Mutations in the gene that encodes the KRAS protein are frequently encountered in various human cancers. They are found in about 30% of non-small cell lung cancers (NSCLCs), making KRAS the single most common gene mutated in this cancer. The rate of KRAS mutations in other cancers, such as pancreatic or colorectal, is even higher.
A mutant KRAS protein that is always in the “on” position activates many signaling pathways, many of which lead to unrestrained growth and proliferation of cancer cells. This makes KRAS an appealing treatment target. However, challenges abound, and researchers are exploring several different approaches to treating KRAS-mutant cancers.
Unlike mutations in proteins known as receptor tyrosine kinases, like EGFR or ALK, mutated KRAS is a very difficult protein to target with cancer drugs. (So much so that the National Institutes of Health (NIH) has undertaken a special effort to intensify the effort towards successful targeting of mutant KRAS, known as the RAS Initiative.)

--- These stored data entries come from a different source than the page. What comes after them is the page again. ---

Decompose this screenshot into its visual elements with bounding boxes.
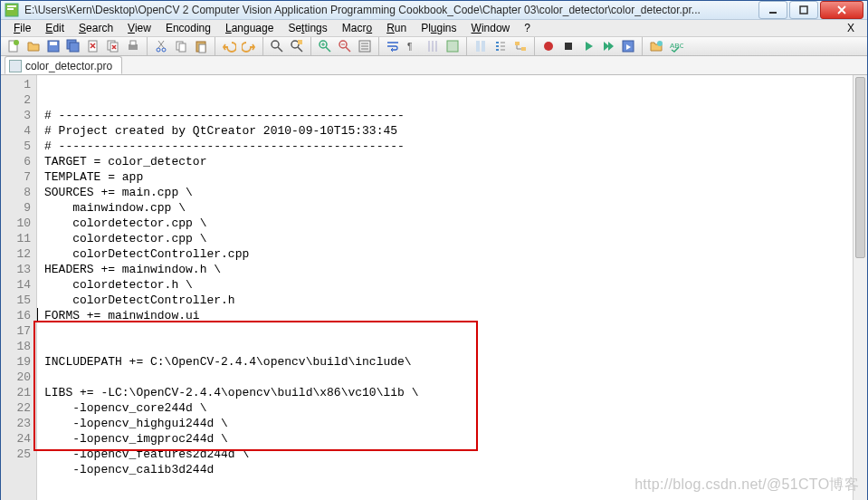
svg-point-17 (162, 48, 166, 52)
code-line[interactable]: HEADERS += mainwindow.h \ (44, 262, 867, 277)
menu-encoding[interactable]: Encoding (158, 20, 218, 36)
code-line[interactable]: TARGET = color_detector (44, 154, 867, 169)
menu-settings[interactable]: Settings (281, 20, 334, 36)
close-all-icon[interactable] (104, 37, 122, 55)
open-recent-icon[interactable] (647, 37, 665, 55)
code-line[interactable] (44, 323, 867, 339)
minimize-button[interactable] (758, 1, 787, 19)
code-line[interactable]: LIBS += -LC:\OpenCV-2.4.4\opencv\build\x… (44, 385, 867, 400)
tabbar: color_detector.pro (1, 56, 867, 75)
menu-window[interactable]: Window (464, 20, 518, 36)
code-line[interactable]: colorDetectController.cpp (44, 246, 867, 262)
menu-run[interactable]: Run (379, 20, 414, 36)
menu-help[interactable]: ? (517, 20, 538, 36)
code-line[interactable]: colorDetectController.h (44, 293, 867, 308)
indent-guides-icon[interactable] (424, 37, 442, 55)
new-file-icon[interactable] (5, 37, 23, 55)
menu-view[interactable]: View (120, 20, 158, 36)
text-caret (37, 308, 38, 322)
user-lang-icon[interactable] (444, 37, 462, 55)
code-line[interactable]: -lopencv_highgui244d \ (44, 416, 867, 431)
code-line[interactable]: # --------------------------------------… (44, 108, 867, 123)
vertical-scrollbar[interactable] (853, 75, 867, 500)
menu-language[interactable]: Language (218, 20, 281, 36)
sync-scroll-icon[interactable] (356, 37, 374, 55)
spellcheck-icon[interactable]: ABC (667, 37, 685, 55)
svg-point-22 (272, 41, 279, 48)
show-all-chars-icon[interactable]: ¶ (404, 37, 422, 55)
wordwrap-icon[interactable] (384, 37, 402, 55)
macro-save-icon[interactable] (619, 37, 637, 55)
toolbar-sep (378, 37, 379, 55)
save-all-icon[interactable] (64, 37, 82, 55)
svg-point-37 (657, 41, 663, 46)
svg-rect-8 (50, 42, 57, 45)
svg-rect-29 (447, 41, 458, 52)
macro-play-icon[interactable] (579, 37, 597, 55)
print-icon[interactable] (124, 37, 142, 55)
svg-rect-10 (70, 43, 79, 52)
svg-rect-24 (298, 40, 302, 44)
toolbar-sep (147, 37, 148, 55)
close-button[interactable] (820, 1, 863, 19)
svg-rect-15 (130, 41, 136, 45)
code-line[interactable]: SOURCES += main.cpp \ (44, 185, 867, 200)
close-file-icon[interactable] (84, 37, 102, 55)
macro-record-icon[interactable] (539, 37, 558, 55)
menu-macro[interactable]: Macro (335, 20, 379, 36)
tab-active[interactable]: color_detector.pro (5, 56, 122, 74)
code-line[interactable]: INCLUDEPATH += C:\OpenCV-2.4.4\opencv\bu… (44, 354, 867, 370)
svg-point-16 (157, 48, 160, 52)
zoom-out-icon[interactable] (336, 37, 354, 55)
code-area[interactable]: # --------------------------------------… (37, 75, 867, 500)
toolbar-sep (310, 37, 311, 55)
menu-search[interactable]: Search (72, 20, 120, 36)
undo-icon[interactable] (220, 37, 238, 55)
menu-plugins[interactable]: Plugins (414, 20, 463, 36)
macro-stop-icon[interactable] (559, 37, 577, 55)
find-icon[interactable] (268, 37, 286, 55)
code-line[interactable]: -lopencv_imgproc244d \ (44, 431, 867, 447)
redo-icon[interactable] (240, 37, 258, 55)
cut-icon[interactable] (152, 37, 170, 55)
save-icon[interactable] (44, 37, 62, 55)
copy-icon[interactable] (172, 37, 190, 55)
code-line[interactable]: # Project created by QtCreator 2010-09-1… (44, 123, 867, 139)
svg-rect-21 (199, 44, 205, 53)
code-line[interactable] (44, 370, 867, 385)
file-icon (9, 60, 22, 72)
code-line[interactable]: -lopencv_core244d \ (44, 400, 867, 416)
code-line[interactable]: mainwindow.cpp \ (44, 200, 867, 216)
toolbar: ¶ ABC (1, 37, 867, 56)
editor[interactable]: 1234567891011121314151617181920212223242… (1, 75, 867, 500)
menu-close-x[interactable]: X (840, 20, 862, 36)
code-line[interactable]: colordetector.h \ (44, 277, 867, 293)
svg-rect-3 (769, 12, 777, 14)
svg-point-23 (291, 41, 299, 48)
folder-tree-icon[interactable] (511, 37, 529, 55)
func-list-icon[interactable] (491, 37, 510, 55)
code-line[interactable]: # --------------------------------------… (44, 139, 867, 154)
menu-file[interactable]: File (6, 20, 38, 36)
zoom-in-icon[interactable] (316, 37, 334, 55)
menu-edit[interactable]: Edit (38, 20, 72, 36)
open-file-icon[interactable] (24, 37, 43, 55)
svg-rect-2 (7, 8, 14, 10)
toolbar-sep (262, 37, 263, 55)
maximize-button[interactable] (789, 1, 818, 19)
code-line[interactable]: -lopencv_calib3d244d (44, 462, 867, 477)
code-line[interactable] (44, 339, 867, 354)
code-line[interactable]: -lopencv_features2d244d \ (44, 447, 867, 462)
toolbar-sep (215, 37, 215, 55)
code-line[interactable]: colordetector.cpp \ (44, 216, 867, 231)
scrollbar-thumb[interactable] (855, 77, 865, 258)
macro-play-multi-icon[interactable] (599, 37, 617, 55)
code-line[interactable]: colordetector.cpp \ (44, 231, 867, 246)
code-line[interactable]: FORMS += mainwindow.ui (44, 308, 867, 323)
doc-map-icon[interactable] (472, 37, 490, 55)
svg-rect-1 (7, 5, 16, 7)
paste-icon[interactable] (192, 37, 210, 55)
code-line[interactable] (44, 477, 867, 493)
replace-icon[interactable] (288, 37, 306, 55)
code-line[interactable]: TEMPLATE = app (44, 169, 867, 185)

Not only is mutant KRAS difficult to restrain, its presence in some types of cancers predicts that there will be no response to other targeted drugs. For example, patients with colorectal cancer may benefit from additional treatment with an antibody drug that targets the EGFR protein (cetuximab or panitumumab). However, this benefit is seen only in patients who have a “wild-type” (not mutated) KRAS gene. The reason for this is that EGFR and other related receptor proteins rely on KRAS to transmit proliferation signals.
Because direct inhibition of KRAS remains a “holy grail,” there have been numerous attempts to inhibit the proteins that are activated by mutant KRAS (i.e., those that are “downstream” of KRAS), most notably MEK1 and MEK2. These two proteins are part of an important pathway named MAPK, which is governed by KRAS.

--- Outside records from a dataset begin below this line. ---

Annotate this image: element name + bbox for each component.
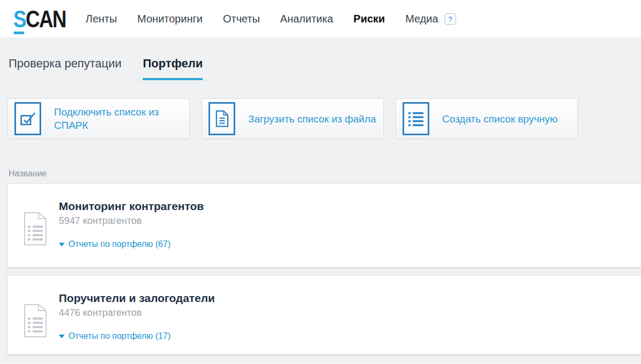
main-nav: Ленты Мониторинги Отчеты Аналитика Риски…: [86, 13, 456, 25]
help-icon[interactable]: ?: [445, 13, 456, 25]
action-button-label: Создать список вручную: [442, 112, 558, 126]
logo-rest-letters: CAN: [26, 6, 66, 32]
nav-item-lenty[interactable]: Ленты: [86, 13, 117, 25]
nav-item-analitika[interactable]: Аналитика: [280, 13, 333, 25]
action-buttons-row: Подключить список из СПАРК Загрузить спи…: [0, 80, 641, 139]
portfolio-card[interactable]: Поручители и залогодатели 4476 контраген…: [7, 276, 641, 354]
connect-spark-list-button[interactable]: Подключить список из СПАРК: [7, 98, 190, 139]
portfolio-card[interactable]: Мониторинг контрагентов 5947 контрагенто…: [7, 184, 641, 267]
top-header: SCAN Ленты Мониторинги Отчеты Аналитика …: [0, 0, 641, 38]
portfolio-title: Мониторинг контрагентов: [59, 200, 641, 213]
nav-item-riski[interactable]: Риски: [353, 13, 385, 25]
portfolio-title: Поручители и залогодатели: [59, 292, 641, 305]
tabs-bar: Проверка репутации Портфели: [0, 38, 641, 80]
portfolio-reports-link[interactable]: Отчеты по портфелю (17): [59, 331, 171, 341]
nav-item-otchety[interactable]: Отчеты: [223, 13, 260, 25]
logo[interactable]: SCAN: [13, 7, 86, 31]
portfolio-count: 5947 контрагентов: [59, 215, 641, 227]
content-area: Проверка репутации Портфели Подключить с…: [0, 38, 641, 363]
action-button-label: Загрузить список из файла: [248, 112, 376, 126]
portfolio-reports-link[interactable]: Отчеты по портфелю (67): [59, 239, 171, 249]
logo-accent-letter: S: [13, 7, 26, 31]
document-icon: [208, 102, 235, 135]
list-icon: [403, 102, 429, 135]
document-list-icon: [20, 301, 50, 342]
create-list-manually-button[interactable]: Создать список вручную: [396, 98, 578, 139]
nav-media-group: Медиа ?: [405, 13, 456, 25]
document-list-icon: [20, 210, 50, 250]
tab-reputation-check[interactable]: Проверка репутации: [9, 56, 121, 80]
portfolio-reports-link-label: Отчеты по портфелю (17): [68, 331, 171, 341]
upload-list-from-file-button[interactable]: Загрузить список из файла: [202, 98, 384, 139]
checkbox-check-icon: [14, 102, 41, 135]
nav-item-monitoringi[interactable]: Мониторинги: [137, 13, 203, 25]
action-button-label: Подключить список из СПАРК: [54, 105, 183, 132]
logo-text: SCAN: [13, 7, 66, 31]
nav-item-media[interactable]: Медиа: [405, 13, 438, 25]
chevron-down-icon: [59, 334, 65, 338]
column-header-name: Название: [9, 169, 641, 179]
chevron-down-icon: [59, 242, 65, 246]
portfolio-reports-link-label: Отчеты по портфелю (67): [68, 239, 171, 249]
portfolio-count: 4476 контрагентов: [59, 307, 641, 319]
tab-portfolios[interactable]: Портфели: [143, 56, 203, 80]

MEK1/2 are activated by KRAS and by another protein, BRAF, which is frequently mutated in melanoma. The U.S. Food and Drug Administration (FDA) has already approved two inhibitors of MEK proteins, trametinib and cobimetinib, as part of treatment for melanoma with mutated BRAF. MEK inhibitors, however, have shown little to no activity in clinical trials for cancers with mutant KRAS. Just recently, a large trial that compared the MEK inhibitor selumetinib plus the chemotherapy drug docetaxel versus docetaxel alone in NSCLC produced disappointing results.
This most likely implies that inhibiting MEK in the presence of mutant KRAS activates other cellular pathways that ultimately bypass MEK inhibition, leading to unrestrained cell proliferation—as was shown, for example, in this study.

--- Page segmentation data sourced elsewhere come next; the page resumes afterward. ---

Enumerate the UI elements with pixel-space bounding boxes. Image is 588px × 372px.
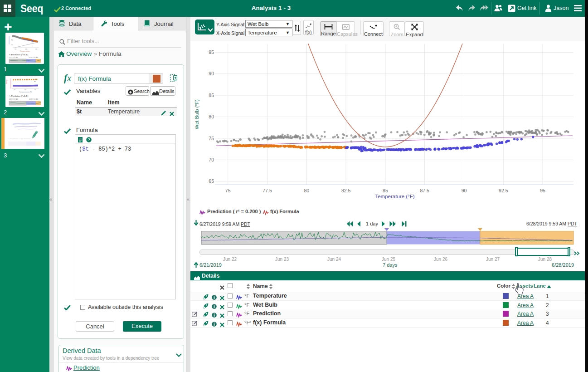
svg-text:Temperature (F): Temperature (F) (19, 91, 32, 93)
svg-text:77.5: 77.5 (262, 188, 272, 193)
svg-text:75: 75 (209, 136, 214, 141)
svg-text:95: 95 (540, 188, 545, 193)
svg-text:85: 85 (383, 188, 388, 193)
svg-text:65: 65 (209, 178, 214, 184)
svg-text:75: 75 (225, 188, 231, 193)
svg-text:∿ Prediction (r²=0.2): ∿ Prediction (r²=0.2) (9, 95, 28, 97)
svg-text:6/28 9:59 AM: 6/28 9:59 AM (29, 98, 38, 100)
svg-text:70: 70 (14, 89, 15, 91)
svg-text:92.5: 92.5 (499, 188, 508, 193)
svg-text:75: 75 (15, 49, 16, 50)
svg-text:95: 95 (35, 49, 37, 50)
svg-text:70: 70 (209, 157, 214, 162)
svg-text:90: 90 (34, 89, 36, 91)
svg-text:Temp: Temp (5, 79, 8, 84)
svg-text:Temperature (°F): Temperature (°F) (375, 194, 414, 199)
svg-text:70: 70 (11, 44, 13, 46)
svg-text:87.5: 87.5 (420, 188, 429, 193)
svg-text:80: 80 (209, 114, 214, 119)
svg-text:∿ Prediction ∿ f(x) Formula: ∿ Prediction ∿ f(x) Formula (8, 137, 31, 140)
svg-text:Temperature: Temperature (20, 50, 30, 52)
svg-text:∿ Prediction (r²=0.2): ∿ Prediction (r²=0.2) (9, 54, 28, 56)
svg-text:90: 90 (209, 71, 214, 76)
svg-text:90: 90 (462, 188, 467, 193)
svg-text:6/21 9:59 AM: 6/21 9:59 AM (9, 98, 18, 100)
svg-text:?: ? (87, 137, 90, 142)
svg-text:82.5: 82.5 (341, 188, 351, 193)
svg-text:6/27 9:59 AM: 6/27 9:59 AM (9, 57, 18, 59)
svg-text:85: 85 (209, 93, 214, 98)
svg-text:6/28 9:59 AM: 6/28 9:59 AM (29, 57, 38, 59)
svg-text:75: 75 (11, 39, 13, 41)
svg-text:95: 95 (209, 49, 214, 55)
svg-text:■: ■ (34, 81, 35, 83)
svg-text:80: 80 (304, 188, 309, 193)
svg-text:Wet Bulb (°F): Wet Bulb (°F) (194, 99, 199, 129)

Nevertheless, there are still trials ongoing with the MEK inhibitors trametinib and binimetinb (also known as MEK162) combined with other drugs (chemotherapy or targeted drugs) in KRAS-mutant cancers.
Some success was reported from a small trial that combined an investigational MEK inhibitor known as PD-0325901 with palbociclib. The latter is an inhibitor of CDK4/6, proteins that drive cell proliferation, and are ultimately activated by KRAS. Palbociclib is already FDA-approved for breast cancer in combination with hormonal therapy (KRAS is rarely mutated in breast cancer). In this trial, NCT02022982, patients with KRAS-mutant cancers (lung, ovarian, or thyroid) experienced clinical benefit that lasted for over 6 months in 7 out of 25 patients.
Another possibility is that KRAS-mutant cancers, in particular NSCLC, may have a better response to immunotherapy—treatment that helps the immune system fight cancer. KRAS mutations are found much more frequently in NSCLC that develops in smokers. These cancers are associated with a high total burden of mutations, and data indicate that this is a good predictive marker of response to immunotherapy drugs known as immune checkpoint drugs (nivolumab, pembrolizumab, etc).
Indeed, amongst NSCLC patients who responded to immunotherapy in a clinical trial, almost half (7 of 14) had a KRAS mutation, and only one of 17 patients who had no response to immunotherapy had mutant KRAS. Another study analyzed outcomes of immunotherapy in NSCLC and concluded that co-existence of KRAS mutations with mutations in TP53 (a prominent tumor suppressor gene) may predict a good response to immune checkpoint blockade.
Given these results, trials that combine inhibitors of proteins downstream from KRAS with immunotherapy are of interest. For instance, one ongoing study (NCT02779751) combines a newer CDK4/6 inhibitor, abemaciclib, with the immune checkpoint inhibitor pembrolizumab. More trials like this are currently being designed.